UNSW experts welcome the release of the National Climate Risk Assessment (NCRA), while calling for urgent action to close knowledge gaps and build national resilience.
"The NCRA is a confronting but necessary first step to laying bare the extraordinary difference that even fractions of a degree of warming will make to our future," says Ben Newell, Director of the UNSW Institute for Climate Risk & Response (ICRR) and a Professor in the UNSW School of Psychology.
"It also points to an opportunity: acknowledging the reality of future climate risk can be the impetus for a positive social tipping point in how we live our lives and adapt to our future climate."
Dr Tanya Fiedler, a climate risk accounting expert, and Scientia Fellow at the ICRR and UNSW Business School, reiterated the value of the NCRA while also highlighting its limitations.
"The NCRA and its accompanying datasets offer a strong starting point for organisations seeking to understand their climate risk," she says.
"However, the assessment cannot fully capture the dynamic, interconnected nature of climate systems, economies, and society - nor can it assess vulnerabilities at the level of individual assets, operations, or supply chains.
"Organisations, particularly those preparing for mandatory climate-related financial disclosures, must undertake their own in-depth analyses and build internal capacity to ensure their risk assessments are robust, adaptive, and responsive to a rapidly changing climate."
"The NCRA overview strikes me as a robust synthesis of current knowledge," says climate scientist Professor Andy Pitman, an ICRR Chief Investigator and Director of the ARC Centre of Excellence for Climate Extremes.
"However, the contrast in confidence levels is striking: while fire, temperature, sea level rise, ocean warming, and acidification are assessed with very high confidence, riverine flooding, tropical cyclones, storms, and droughts are rated with only low to medium confidence.
"This disparity is not inevitable - it reflects a lack of a coordinated national research strategy in these areas.
"Building on this report's excellent foundation, the next logical question is: What is the national research strategy to close these gaps?
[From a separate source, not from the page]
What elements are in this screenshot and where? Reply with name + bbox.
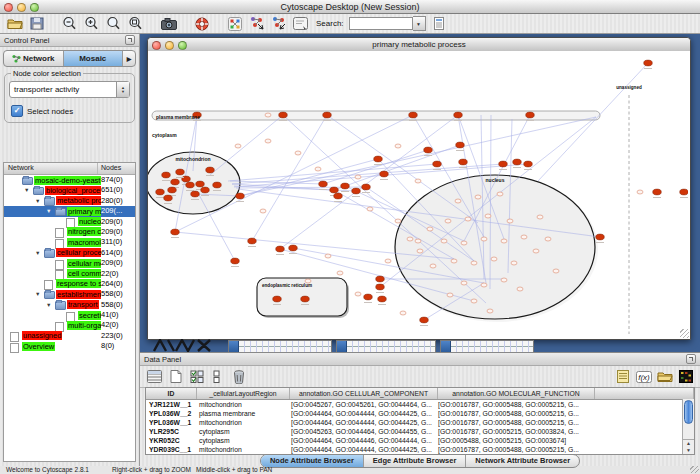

How can we better integrate existing research capabilities, and how do we make the case to government that investing in uncertainty reduction directly enhances the precision and effectiveness of adaptation efforts?"
Prof Newell adds that the report underscores the need for educators to develop curricula that integrate climate science, decision theory, and risk communication to prepare the next generation to respond effectively to complex climate risks.
"We have never needed cross-disciplinary approaches more, or professionals who can navigate the interconnected nature of climate-related crises.
"As extreme events compound, decisions must often be made rapidly and under significant uncertainty.
"Our education should go beyond technical modelling skills to include training that helps future leaders recognise and reduce cognitive biases, especially when working under stress."